Por todo o trajeto até a casa dela, tudo que ela fez foi chorar em silêncio, Heitor estava preocupado, lhe doia vê-la daquela forma, mas não podia fazer muito. Quando enfim chegaram a casa dela, Júlia tinha a cabeça baixa, com o rosto entre as mãos, Heitor direcionou seu olhar a casa, então pôde ver a porta quebrada e vários dos pertences atirados na calçada
— Júlia...sua casa, o que houve? — ele questionou de forma preocupada, ela levantou a cabeça e ao ver a situação, saiu rapidamente do carro. — Júlia, espere, quem fez isso pode ainda estar aí. — ele disse enquanto saiu do carro, mas ela não parou, adentrou na casa, e ele, para protegê-la a acompanhou, então o choque veio, na sala, o sofá inteiramente rasgado, a TV quebrada e a mesinha de centro, em vários cacos. — oh Deus, Júlia, cuidado, tem muitos cacos de vidro. — alertou ele.

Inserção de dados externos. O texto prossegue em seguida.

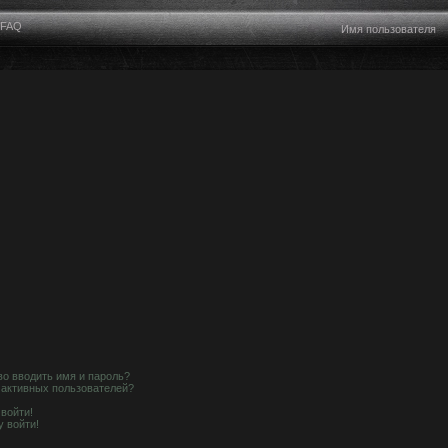
FAQ
о вводить имя и пароль?
е активных пользователей?
 войти!
у войти!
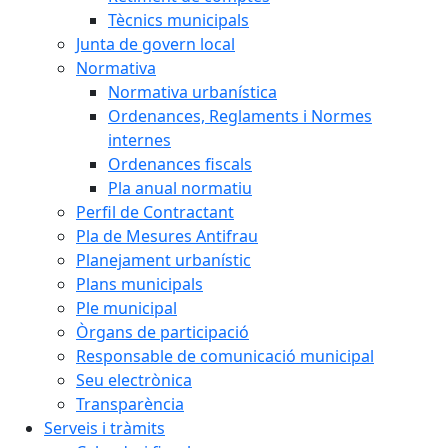
Tècnics municipals
Junta de govern local
Normativa
Normativa urbanística
Ordenances, Reglaments i Normes
internes
Ordenances fiscals
Pla anual normatiu
Perfil de Contractant
Pla de Mesures Antifrau
Planejament urbanístic
Plans municipals
Ple municipal
Òrgans de participació
Responsable de comunicació municipal
Seu electrònica
Transparència
Serveis i tràmits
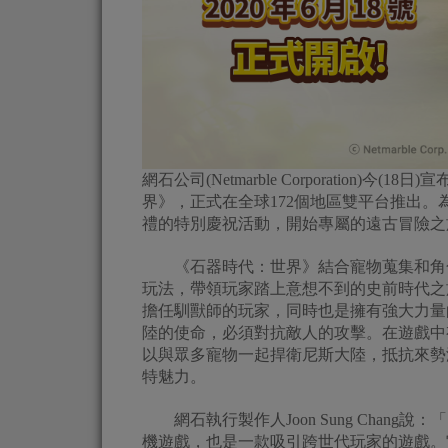
網石公司(Netmarble Corporation
界》，正式在全球172個地區雙平台推出
禮的特別慶祝活動，開始專屬的遠古冒險之
《石器時代：世界》結合寵物蒐集和角色
玩法，帶領玩家踏上意想不到的史前時代之
擔任馴獸師的玩家，同時也是擁有強大力量
陸的使命，必須對抗敵人的攻擊。在遊戲中
以與眾多寵物一起捍衛尼斯大陸，抵抗來勢
特魅力。
網石執行製作人Joon Sung Chan
機遊戲，也是一款吸引跨世代玩家的遊戲。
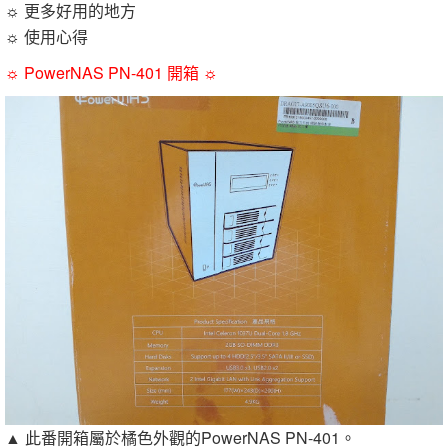
☼ 更多好用的地方
☼ 使用心得
☼ PowerNAS PN-401 開箱 ☼
▲ 此番開箱屬於橘色外觀的PowerNAS PN-401。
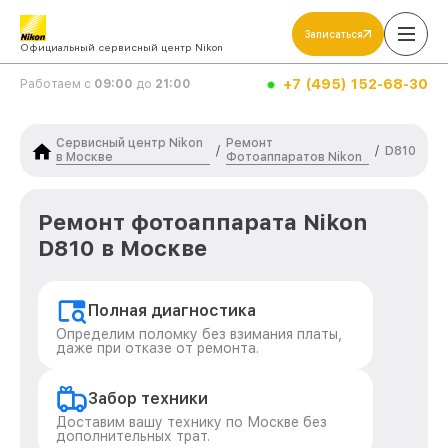
Записаться
Официальный сервисный центр Nikon
+7 (495) 152-68-30
Работаем с
09:00
до
21:00
Сервисный центр Nikon
Ремонт
/
/
D810
в Москве
Фотоаппаратов Nikon
Ремонт фотоаппарата Nikon
D810 в Москве
Полная диагностика
Определим поломку без взимания платы,
даже при отказе от ремонта.
Забор техники
Доставим вашу технику по Москве без
дополнительных трат.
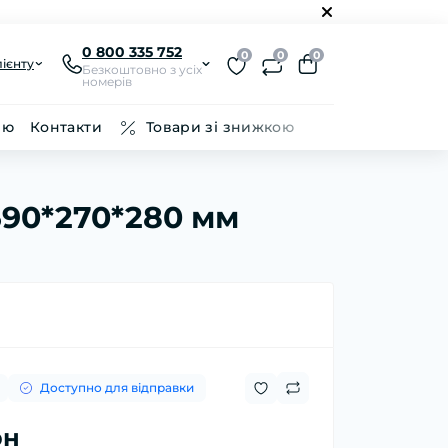
0 800 335 752
0
0
0
ієнту
Безкоштовно з усіх
номерів
ію
Контакти
Товари зі знижкою
590*270*280 мм
Доступно для відправки
рн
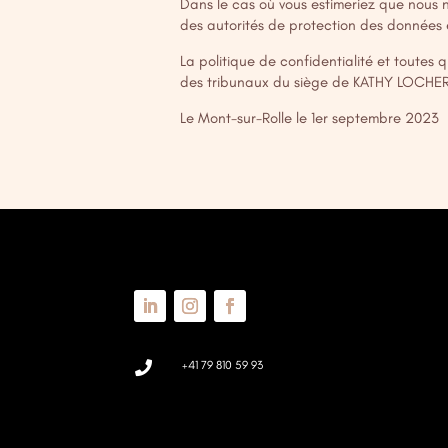
Dans le cas où vous estimeriez que nous 
des autorités de protection des données 
La politique de confidentialité et toutes 
des tribunaux du siège de KATHY LOCHER
Le Mont-sur-Rolle le 1er septembre 2023
+41 79 810 59 93

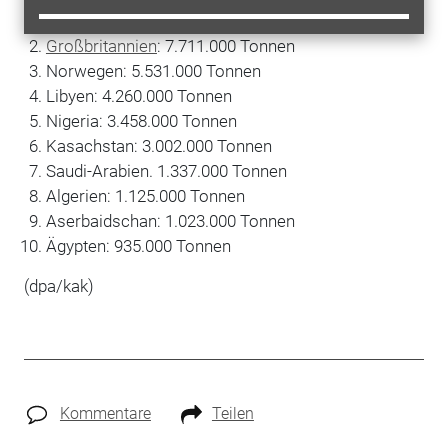
Russland
: 20.548.000 Tonnen
Großbritannien
: 7.711.000 Tonnen
Norwegen: 5.531.000 Tonnen
Libyen: 4.260.000 Tonnen
Nigeria: 3.458.000 Tonnen
Kasachstan: 3.002.000 Tonnen
Saudi-Arabien. 1.337.000 Tonnen
Algerien: 1.125.000 Tonnen
Aserbaidschan: 1.023.000 Tonnen
Ägypten: 935.000 Tonnen
(dpa/kak)
Kommentare
Teilen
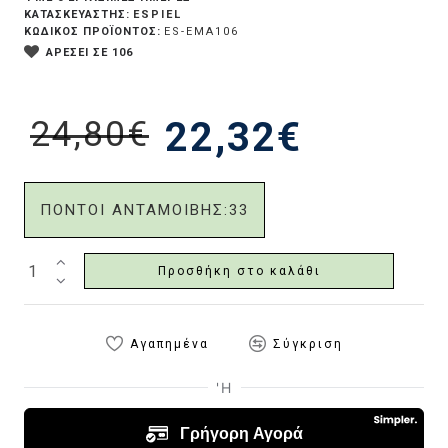
ESPIEL
ΚΑΤΑΣΚΕΥΑΣΤΗΣ:
ΚΩΔΙΚΟΣ ΠΡΟΪΟΝΤΟΣ:
ES-EMA106
ΑΡΕΣΕΙ ΣΕ 106
24,80€
22,32€
ΠΟΝΤΟΙ ΑΝΤΑΜΟΙΒΗΣ:
33
Προσθήκη στο καλάθι
Αγαπημένα
Σύγκριση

— foi ele Heitor, só pode ter sido ele. — ela seguiu para a cozinha, lá também não havia restado nada inteiro, fogão amassado, geladeira quebrada, panelas destruídas, tudo que haviam lutado para conquistar, o que foi para Júlia e para irmã por muito tempo um sonho, a casa própria, mesmo que pequena e humilde, agora estava tudo destruído, em pedaços.
— Júlia, vamos sair daqui, isso não está te fazendo bem. — disse ele de forma preocupada enquanto a via cada vez mais desesperada.
— não Heitor, eu preciso ver o resto da casa. — disse ela, caminhando pelo corredor, viu que nem mesmo o banheiro havia escapado e ao entrar no quarto que dividia com a irmã, se deparou com mais destruição, os colchões rasgados, o guarda roupas e as roupas destruídas, assim como a escrivaninha, ao lado da mesma, uma montanha de papéis, ao ajoelhar ao lado da mesma, se deu conta de que eram seus livros e cadernos da faculdade, livros esses que mesmo usados, haviam custado dois meses de seu salário. — ele destruiu tudo, tudo. — ela disse em desespero, não podendo mais vê-la daquela forma, Heitor a agarrou pelo braço e a puxou fazendo levantar.
— venha Júlia, você precisa se acalmar, isso está te fazendo m*l. — ela completamente desnorteada, apenas assentiu, então saiu junto a ele, mas no corredor se depararam com algo que não haviam visto ainda, na parede, uma ameaça pixada "se não ficar comigo, não ficará com mais ninguém, juro" Júlia sentiu suas pernas falharem, mas Heitor a segurou, então a pegou no colo e saiu a levando em direção ao carro.